Однако время было такое, что искать постояльца Марье Ивановне не пришлось: спрос на комнаты был большой.
Еле успела она вывесить зеленую наклейку на воротах — установленный сигнал об освободившемся помещении, — как вечером того же дня к ней переехал писец городской управы Модест Дулькин.
Несколько дней Дулькин приглядывался к Грише. А потом проникся доверием.
— Изволите ли видеть, — таинственно сказал он в отсутствие квартирной хозяйки, — ввиду непрерывно возрастающей дороговизны я держу у себя некоторые запасы продовольствия. У меня в комнате стоит жестяной бачок с подсолнечным маслом. Затыкается он пробкой, замка тут не приделаешь. Металлическая посуда лишена прозрачности, и, чтобы удостовериться, нет ли, так сказать, проникновения в нее посторонней руки, я нанес карандашом черту, соединяющую пробку с горлышком бака. И что же? Увы, я скоро убедился, что черта сдвинута в сторону и даже несколько смазана, по всей видимости, чьим-то пальцем. Когда я на службе, в комнату ко мне заходит только Марья Ивановна, для подметания полов. — Он с непритворной печалью поглядел на Шумова: — Что вы мне можете посоветовать?

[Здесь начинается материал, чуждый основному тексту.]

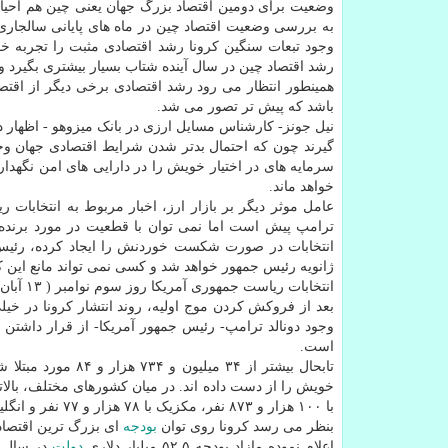
وضعیت برای دومین اقتصاد بزرگ جهان یعنی چین هم احیان
به بررسی وضعیت اقتصاد چین در ماه های پایانی سالجاری 
وجود تبعات سنگین کرونا رشد اقتصادی مثبت را تجربه خ
رشد اقتصاد چین در سال آینده شتاب بسیار بیشتری بگیرد و به ۷.۹ درصد ب
همینطور انتظار می رود رشد اقتصادی برخی دیگر از اقتصا
باشد که پیش تر تصور می شد.
نیل جونز- کارشناس مسایل ارزی در بانک میزوهو - اظهار 
گیرند چون که احتمال بدتر شدن شرایط اقتصادی جهان وجود
سرمایه های در اختیار خویش را در دارایی های امن نگهداری
خواهد ماند.
عامل موثر دیگر بر بازار ارز، اخبار مربوط به انتخابات 
ترامپ پیش است اما نمی توان با قطعیت در مورد برنده 
انتخابات در صورت شکست خوردنش را ایجاد کرده، رئیس ج
ژانویه رئیس جمهور خواهد شد و کسی نمی تواند مانع این ک
انتخابات ریاست جمهوری آمریکا روز سوم نوامبر ( ۱۳ آبان) برگزار می شود اما به سبب کرونا احیانا تغییراتی در روند رای گیری ایجاد خواهد شد.
بعد از فروکش کردن موج اولیه، روند انتشار کرونا در خ
وجود دونالد ترامپ- رئیس جمهور آمریکا- از قرار داشتن ت
است.
با ۱۰۰ هزار و ۸۷۳ نفر، مکزیک با ۷۸ هزار و ۷۷ نفر و انگلیس با ۴۲ هزار و ۲۶۸ نفر بوده است.
بنظر می رسد کرونا روی توان
بودجه
ای بزرگ ترین اقتصاد
اعلام نموده مازاد بودجه ۵۲.۵ میلیار دلاری
دولت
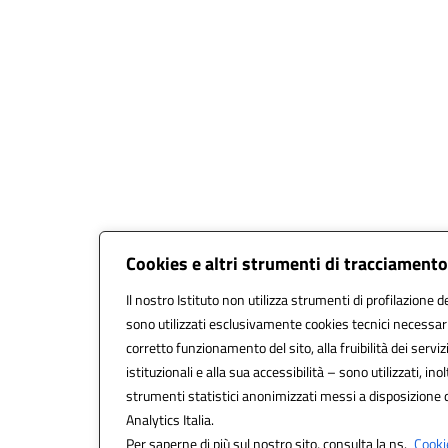
Cookies e altri strumenti di tracciamento
Il nostro Istituto non utilizza strumenti di profilazione de
sono utilizzati esclusivamente cookies tecnici necessari
corretto funzionamento del sito, alla fruibilità dei serviz
istituzionali e alla sua accessibilità – sono utilizzati, inol
strumenti statistici anonimizzati messi a disposizione
Analytics Italia.
Per saperne di più sul nostro sito, consulta la ns.
Cookie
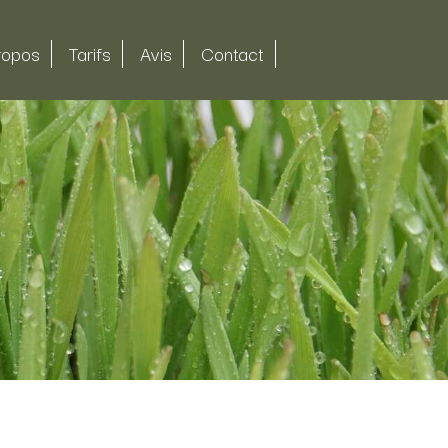
ropos
Tarifs
Avis
Contact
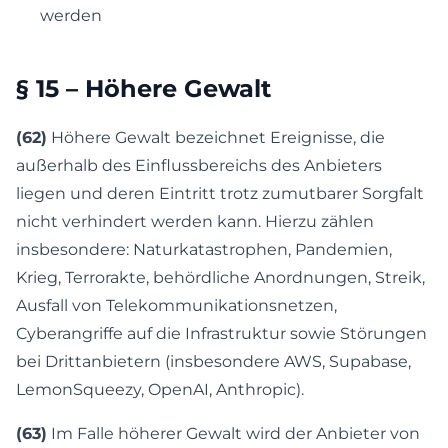
werden
§ 15 – Höhere Gewalt
(62)
Höhere Gewalt bezeichnet Ereignisse, die
außerhalb des Einflussbereichs des Anbieters
liegen und deren Eintritt trotz zumutbarer Sorgfalt
nicht verhindert werden kann. Hierzu zählen
insbesondere: Naturkatastrophen, Pandemien,
Krieg, Terrorakte, behördliche Anordnungen, Streik,
Ausfall von Telekommunikationsnetzen,
Cyberangriffe auf die Infrastruktur sowie Störungen
bei Drittanbietern (insbesondere AWS, Supabase,
LemonSqueezy, OpenAI, Anthropic).
(63)
Im Falle höherer Gewalt wird der Anbieter von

Шумов поглядел на Дулькина. Так вот кого послала ему судьба в соседи вместо Тимофея Леонтьевича!
— Что я могу вам посоветовать? — сказал он задумчиво: — Сейчас, говорят, можно достать на базаре старую колючую проволоку. Загородите ею угол комнаты, где стоит ваш бачок с маслом. Хорошо бы еще пустить через проволоку электрический ток. Но, пожалуй, это с технической стороны будет сложно. Тогда покройте колючки ядовитым составом. Вот когда злоумышленник будет наказан!
Модест Дулькин поднял линялые голубенькие глазки и принужденно хохотнул.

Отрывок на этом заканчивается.